Zero-shot Decentralized Federated Learning

Updated 2 October 2025

ZeroDFL is a decentralized learning framework that fuses zero-shot generalization with prompt-based adaptation to eliminate the need for a central server.
It employs efficient, low-dimensional prompt exchanges in a peer-to-peer manner, significantly reducing communication overhead compared to traditional methods.
The framework facilitates scalable, privacy-preserving adaptation of large pre-trained models in heterogeneous, geo-distributed environments, achieving competitive zero-shot accuracy.

Zero-shot Decentralized Federated Learning (ZeroDFL) is a class of collaborative learning frameworks that combine the ability of modern models to generalize to unseen tasks or classes without retraining (“zero-shot learning”) with decentralized federated architectures that eschew a central server.
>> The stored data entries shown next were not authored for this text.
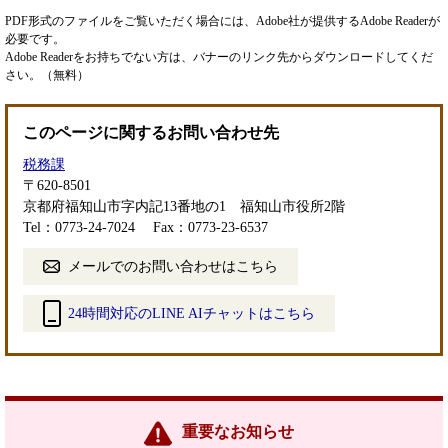
PDF形式のファイルをご覧いただく場合には、Adobe社が提供するAdobe Readerが
必要です。
Adobe Readerをお持ちでない方は、バナーのリンク先からダウンロードしてくだ
さい。（無料）
このページに関するお問い合わせ先
税務課
〒620-8501
京都府福知山市字内記13番地の1 福知山市役所2階
Tel：0773-24-7024
Fax：0773-23-6537
メールでのお問い合わせはこちら
24時間対応のLINE AIチャットはこちら
＜
外
部
リ
ン
重要なお知らせ
ク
The ZeroDFL paradigm is characterized by a fully peer-to-peer protocol, efficient knowledge sharing (frequently based on compact text prompts or model outputs), and minimal communication overhead. It targets scalable, privacy-preserving adaptation of large pre-trained models (e.g., CLIP) in geo-distributed, highly heterogeneous environments (Masano et al., 30 Sep 2025).

1. Definition and Core Principles

ZeroDFL fundamentally addresses two challenges: decentralization and zero-shot adaptation. Unlike classical federated prompt learning (e.g., FedCoOp, FedTPG) which requires a central coordinator to aggregate or average learned prompts, ZeroDFL eliminates the central server entirely. All clients collaboratively refine and exchange knowledge—most prominently, learnable textual prompts appended to pre-trained model tokens—through direct peer-to-peer interaction (Masano et al., 30 Sep 2025).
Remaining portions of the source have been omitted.